# Coordinate system transformation

1. Sep 16, 2012

### hjel0743

Can someone help me with the conversion of this equation to Cartesian coordinates:

2cosθr + sinθθ

(Due to formatting limitations, I just made the r_hat and theta_hat components bold-faced)

I know the answer ought to be -(3y2)/[(x2+y2)+1] but I've tried every variation of the 3 main coordinate transformation eqns that I can think of and haven't gotten anywhere. Those 3 eqns I'm talking about are y=rsinθ, x=rcosθ, and r=sqrt(x2+y2).

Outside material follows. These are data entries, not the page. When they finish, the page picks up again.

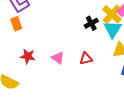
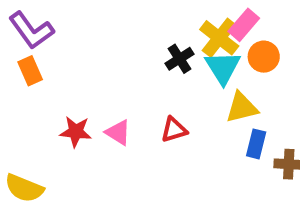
red star: (28, 56) -> (76, 132), moved

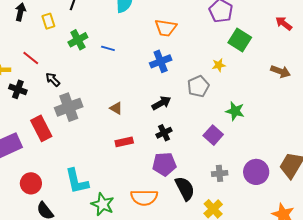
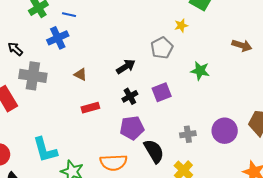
blue cross: (161, 61) -> (58, 38), moved
brown arrow: (280, 71) -> (242, 45), moved
gray cross: (69, 107) -> (33, 76), turned 32
purple square: (213, 135) -> (162, 92), moved, turned 30

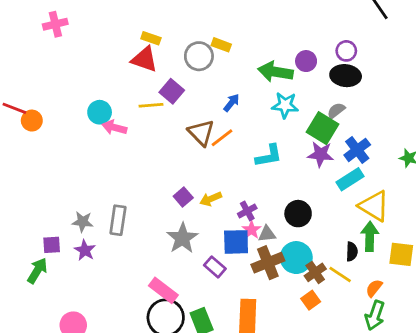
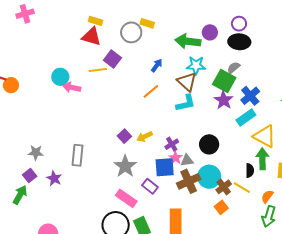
brown triangle: (201, 133) -> (187, 82), moved
purple star: (321, 154) -> (224, 100), turned 30
gray star: (83, 222) -> (36, 153), moved
purple square: (52, 245) -> (30, 175), turned -32
pink rectangle: (163, 290) -> (126, 198), moved

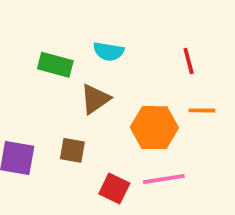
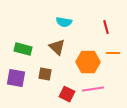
green rectangle: (55, 65) -> (23, 49), moved
brown triangle: (95, 99) -> (57, 47), turned -42

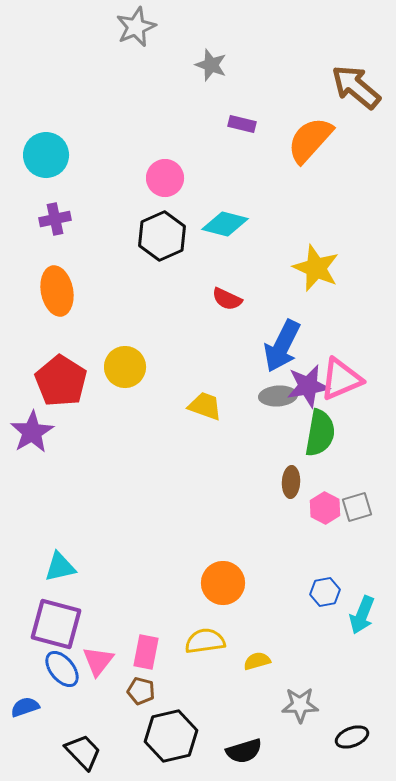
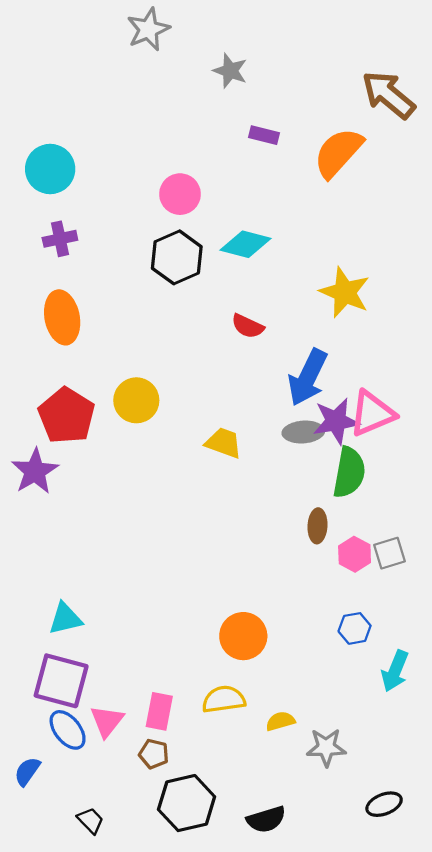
blue hexagon: (325, 592) -> (355, 628), moved
gray star: (300, 705) -> (326, 747), moved
blue semicircle: (25, 707) -> (27, 771), turned -36
black trapezoid: (83, 752) -> (91, 821), size x0.7

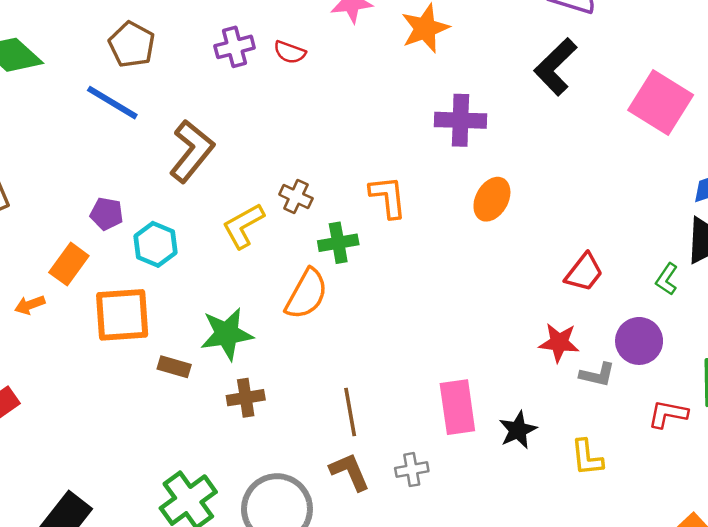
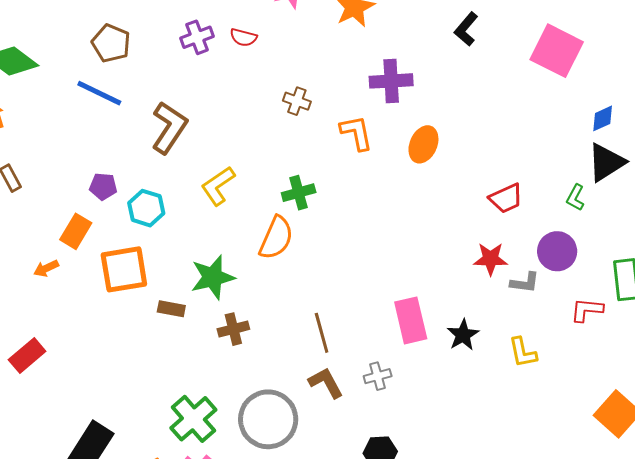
black L-shape: (555, 67) -> (466, 29), size x0.7
brown cross: (296, 196) -> (297, 101), moved
orange L-shape: (388, 197) -> (356, 133), moved
red trapezoid: (584, 272) -> (506, 198), turned 33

Any help would be great. (Not hw related, need to get this for some research I'm working on.)

2. Sep 17, 2012

### HallsofIvy

Staff Emeritus
The first thing I would do is convert $\hat{r}$ and $\hat{\theta}$ to i and j: for a point whose radial line makes angle $\theta$ with the positive x-axis, $\hat{r}= cos(\theta)\hat{i}+ sin(\theta)\hat{j}$ and $\hat{\theta}= -sin(\theta)\hat{i}+ cos(\theta)\hat{j}$.

So $2cos(\theta)\hat{r}+ sin(\theta)\hat(\theta)= 2cos(\theta)(cos(\theta)\hat{i}+ sin(\theta)\hat{j})+ sin(\theta)(sin(\theta)\hat{i}+ cos(\theta)\hat{j}$$= (2cos^2(\theta)- sin^2(\theta))\hat{i}+ 3cos(\theta)sin(\theta)\hat{j}$

Now, convert those trig functions into x, y.